Monday, July 12, 2010

Harvey Pekar, October 8th, 1939- July 12th 2010































I didn't love Harvey Pekar and I certainly didn't hate him, but I definitely appreciated him. His autobiographical comic, American Splendor, written by Harvey and drawn by whomever he could cajole, including, in the early days, R. Crumb, was as refreshing as any other comic breakthrough. As refreshing as Harvey Kurtzman's Mad Magazine and as refreshing as Alan Moore's Swamp Thing, but very very different.

To me, its best feature was the pacing. Lots of silence in the early issues, which were filled with home-spun philosophers and arcane jazz references.

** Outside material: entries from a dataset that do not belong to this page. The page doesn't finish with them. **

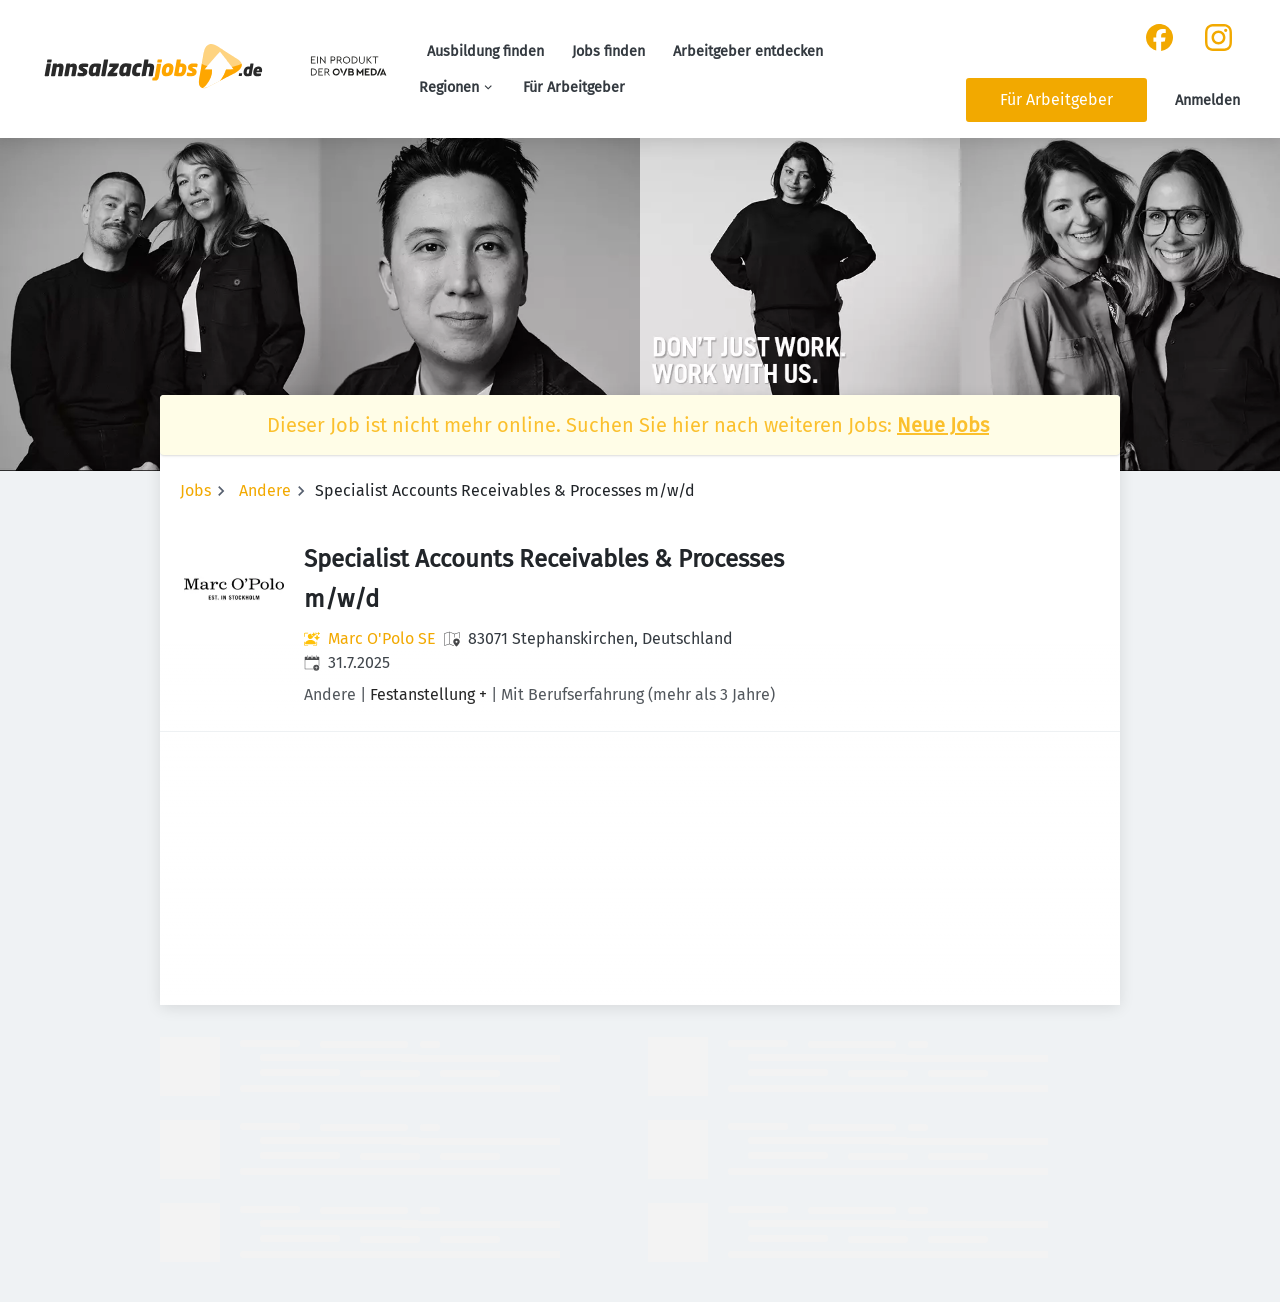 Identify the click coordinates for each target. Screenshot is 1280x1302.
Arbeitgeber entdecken (748, 51)
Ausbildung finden (485, 51)
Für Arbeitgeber (574, 87)
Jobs (195, 490)
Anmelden (1207, 100)
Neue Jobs (943, 425)
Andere (265, 490)
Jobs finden (608, 51) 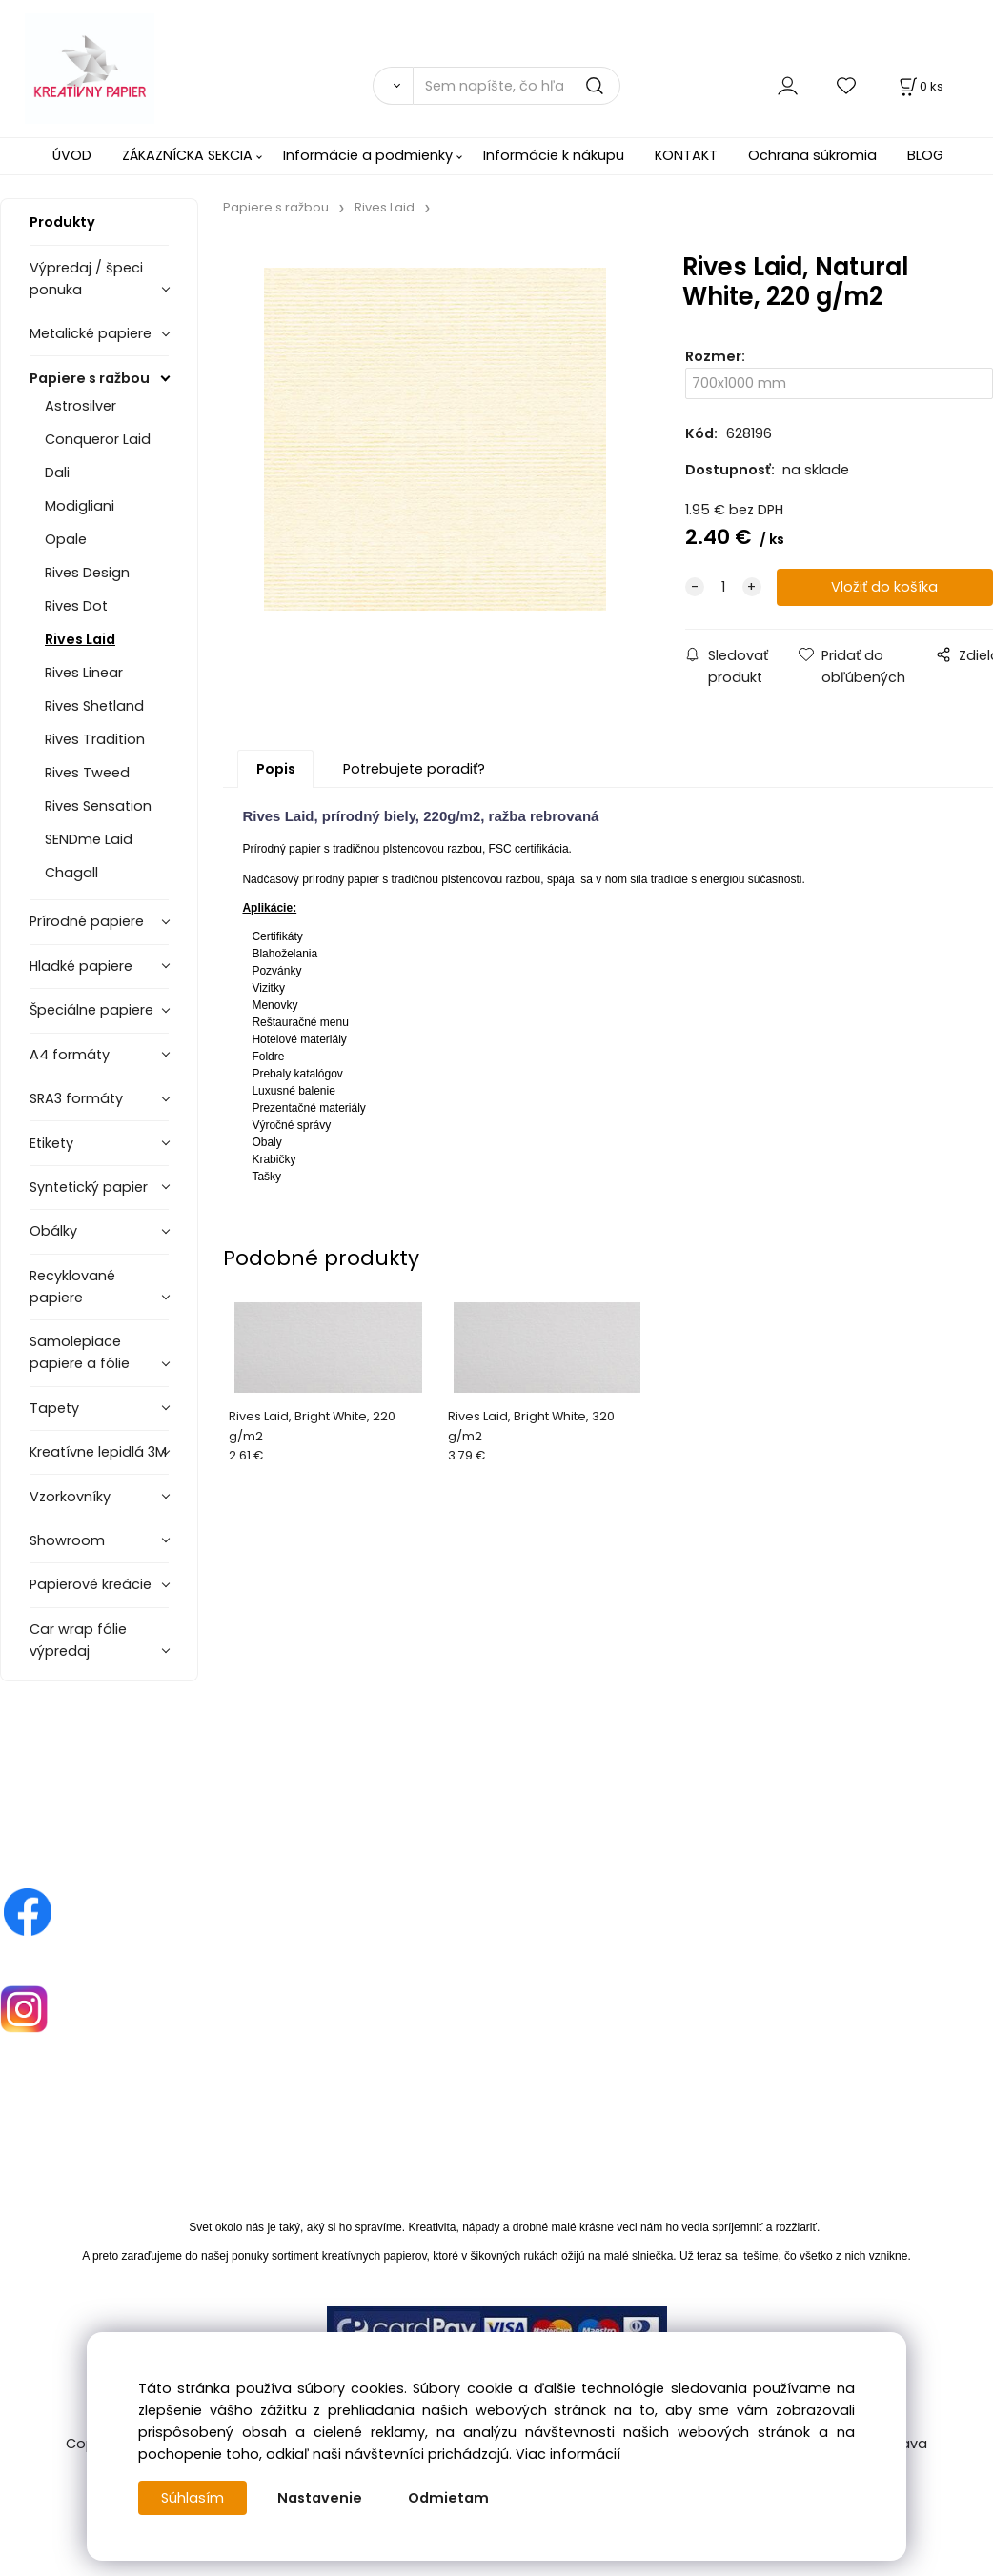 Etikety (51, 1143)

Harvey loved being an iconoclast, a gadfly. He hated authority and expressed that view every chance he got. His 1980's appearances on David Letterman's show were a famous example. Dave tried to market Harvey as a kind of contemporary version  of Brother Theodore, but after a few appearances Harvey refused to play along.



Letterman reportedly blew up off camera and banned Harvey from the show. Years later Dave himself voiced much of the same sentiments toward General Electric, and has, in fact, evolved into the same curmudgeonly type he despised in the '80's.

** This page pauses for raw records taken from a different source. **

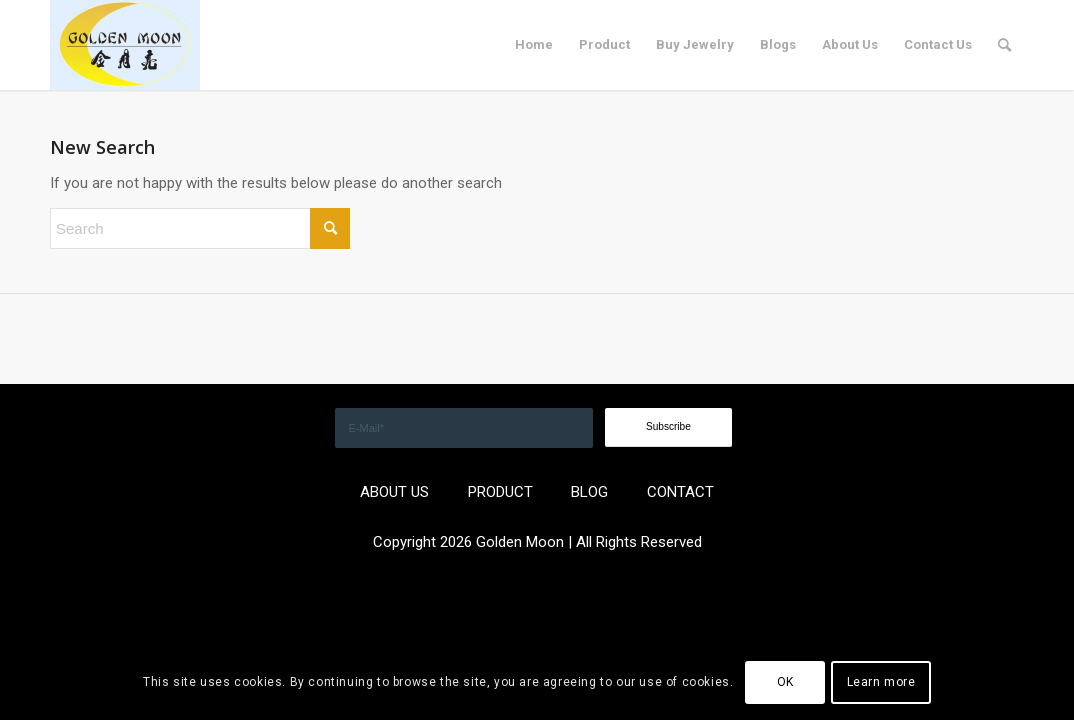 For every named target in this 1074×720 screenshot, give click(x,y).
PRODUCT (500, 492)
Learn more (881, 682)
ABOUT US (394, 492)
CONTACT (680, 492)
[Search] (1004, 45)
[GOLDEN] (125, 45)
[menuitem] (534, 45)
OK (785, 682)
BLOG (589, 492)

Much to Harvey and Dave's credit, they kind of buried the hatchet (as much as Harvey was capable of such a mundane act)  and Harvey came back one last time, I think, in the '90's.

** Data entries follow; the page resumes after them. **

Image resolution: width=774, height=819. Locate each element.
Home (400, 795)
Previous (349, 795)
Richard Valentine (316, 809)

Harvey was in an amazing movie where he was played more or less simultaneously by Paul Giamatti and by himself. The movie was titled, of course, American Splendor. It covers everything I've written here and also, movingly, his struggle with lymphoma.

It might stand as Harvey's greatest breakthrough: his chronicle in the comic American Splendor of his year successfully fighting his cancer. It's naked stuff, raw, incredible, edgy, and all in a comic book, or funny book, as my  mother calls them.

















So here's a guy who gives Letterman what for on national television, survives both cancer and R. Crumb, overcomes depression to create something wonderful and achieves a peculiarly only- in- America success. The kind of guy you think will live a good long life, because he deserves it, right?

I certainly didn't think he'd be dead by the age of seventy of undetermined causes. Doesn't seem right at all.

Not the ending Harvey would have written.